E, sobretudo, você foi o meu amor e sempre será. Você levou parte de mim e deixou parte de você comigo. Você vive aqui no meu coração.  E se o nosso amor foi especial, devastará ele também todas as barreiras. Esse amor foi tal que se feita aquela pergunta desafiadora "até quando ficar neste ir e vir do caralho?" a resposta eu a tenho desde aquele 1º de outubro: por toda a vida. Você me ensinou a viver e eu vivi. Nosso amor foi lindo e trágico como uma ópera de Puccini; mas mais que isso: foi nobre como a missa de Bach. Quando você se foi, as estrelas se curvaram porque elas assim procedem quando chega um anjo. E você foi o meu anjo. O meu firishta. Você me protegeu com a capa mágica. Apesar do mundo não ter tido o privilégio de ter mais tempo com você, eu quero te dizer que eu, mais do que te conhecer, te reconheci. Eu fico despedaçado com sua partida, mas eternamente grato aos céus por terem me dado a oportunidade de conhecer uma pessoa tão fantástica; de simplesmente ter conhecido você.

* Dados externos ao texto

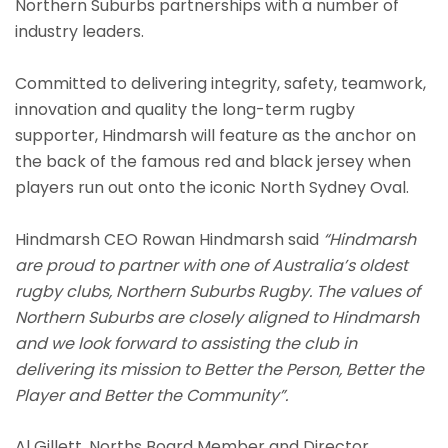
Northern Suburbs partnerships with a number of
industry leaders.
Committed to delivering integrity, safety, teamwork,
innovation and quality the long-term rugby
supporter, Hindmarsh will feature as the anchor on
the back of the famous red and black jersey when
players run out onto the iconic North Sydney Oval.
Hindmarsh CEO Rowan Hindmarsh said
“Hindmarsh
are proud to partner with one of Australia’s oldest
rugby clubs, Northern Suburbs Rugby. The values of
Northern Suburbs are closely aligned to Hindmarsh
and we look forward to
assist
ing
the club in
deliver
ing
its mission to Better the Person, Better the
Player and Better the Community”.
Al Gillett, Norths Board Member and Director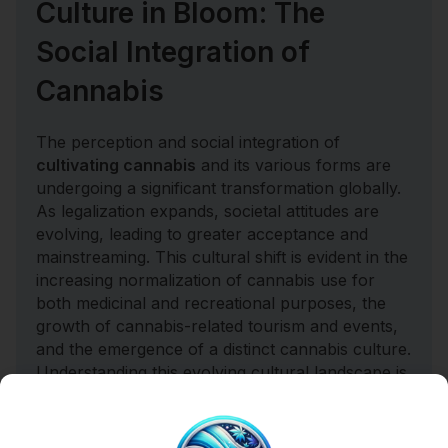
Culture in Bloom: The
Social Integration of
Cannabis
The perception and social integration of
cultivating cannabis
and its various forms are
undergoing a significant transformation globally.
As legalization expands, societal attitudes are
evolving, leading to greater acceptance and
mainstreaming. This cultural shift is evident in the
increasing normalization of cannabis use for
both medicinal and recreational purposes, the
growth of cannabis-related tourism and events,
and the emergence of a distinct cannabis culture.
Understanding this evolving cultural landscape is
vital for businesses looking to connect with
consumers and for policymakers seeking to
create responsible and inclusive regulations.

Quis a vida nos separar. Mas só o esquecimento separa. E nós não vamos nos esquecer um do outro. Construímos algo incrível aqui e o universo sentirá os reflexos disso. Criamos um lugar especial e quando o tempo parar nós nos reencontraremos. Minha vida vai continuar, conforme eu sei que você deseja. Mas nem você poderá me impedir, no íntimo, de sonhar com o dia em que daremos a mãos de novo. Quero que você saiba que, dentro do meu coração, nós subimos o altar, trocamos alianças e nos sagramos marido e mulher, exatamente como naquela figura que você desenhou; que eu te amei como se há de amar a mais maravilhosa das criaturas e que eu fui feliz; que espero ter feito você feliz; que você tenha perdoado minhas fraquezas e, mais importante, que você saiba que nós tivemos uma casa no pé da montanha...

Eu queria, na verdade, fazer a mais bela homenagem, a mais bela declaração de amor ou até a mais bela canção de amor jamais vista, como queria um certo compositor... mas temo não conseguir tal feito. Acho que nada mais honesto mesmo, e é o que me resta, é fazer, com essa minha cara mesmo, uma coisa que fiz menos do que deveria: dizer que te amo. Eu te amo, sempre te amei e sempre vou amar. Desde aquele 1º de outubro, e agora mais do que nunca, minhas mãos agem em sua homenagem e assim continuarão. Tenho que fazer justiça ao fato de você ter me escolhido como seu amor. 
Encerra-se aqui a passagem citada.